I believe hesston supplied balers for case/ih at around the the time this baler was new- later eighties ?-if I knew the case # perhaps parts could be obtained from a closer case dealer
thanks


----------



## J & G Farms (Mar 20, 2011)

Not positive but I think its the same as a CI 8520 or 8530


----------



## OhioHay (Jun 4, 2008)

Hess 4550 = cih 8520, Hess 4570= cih 8530, Hess 4590 = cih 8540/8545 and I think a hess 4650 = cih 8555. The 8555 is the 16x18 bale and the others are 14x18


----------



## Keith (Aug 8, 2009)

my 4650 is 16x18 bale
thanks


----------



## cattleranch (Dec 17, 2010)

Case owned 50% or so of Hesston for about ten years then Case got bought by New Holland so that is why they are now New Hollands with Case paint.
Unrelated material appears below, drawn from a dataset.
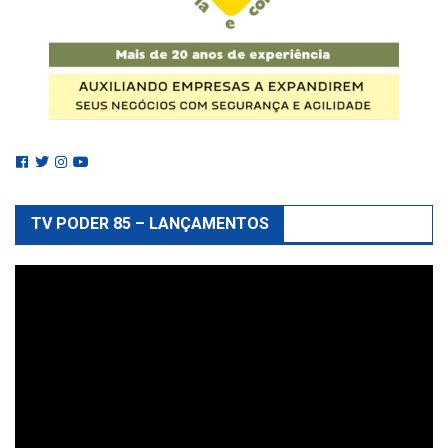
TV PODER 85 – LANÇAMENTOS
Reprodutor
de
vídeo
Kind of like the Massey/Challenger/Agco deal.


----------



## Toyes Hill Angus (Dec 21, 2010)

not quite right cattleranch, Fiat owns CNH along with many, many others. So case neither bought or sold anything or anyone.
Anti-monoply laws prevented the fiat group from retaining Hesston and New Holland at one time so Hesston was offered up as a sacrifie to the Agco gods.... But I get the heart of your point.


----------



## cattleranch (Dec 17, 2010)

That clears it right up Toyes. That also explains the Fiatagri Hesston stuff and the Fiat-Hesston tractors.


----------



## Ridgerunner (Jul 10, 2009)

I have noticed that when I buy parts at the NH dealer (for my Hesston baler) the boxes say Fiat and CNH on them. Now it all makes sense.


----------